(Collected data)
Segment Open

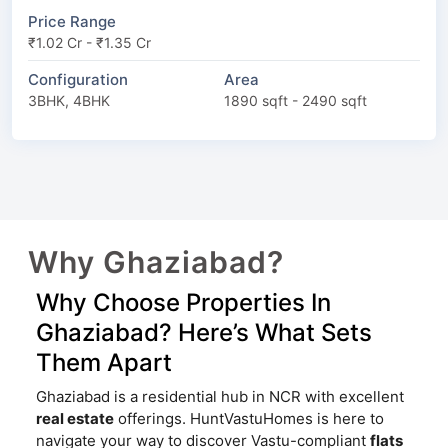
Price Range
₹1.02 Cr - ₹1.35 Cr
Configuration
Area
3BHK, 4BHK
1890 sqft - 2490 sqft
Why Ghaziabad?
Why Choose Properties In
Ghaziabad? Here’s What Sets
Them Apart
Ghaziabad is a residential hub in NCR with excellent
real estate
offerings. HuntVastuHomes is here to
navigate your way to discover Vastu-compliant
flats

Segment Closed

__How to complete this task__: Beginning from the line that contains "Configuration", give each line again exactly, through the final line of the records.

__Output__:
Configuration
Area
3BHK, 4BHK
1890 sqft - 2490 sqft
Why Ghaziabad?
Why Choose Properties In
Ghaziabad? Here’s What Sets
Them Apart
Ghaziabad is a residential hub in NCR with excellent
real estate
offerings. HuntVastuHomes is here to
navigate your way to discover Vastu-compliant
flats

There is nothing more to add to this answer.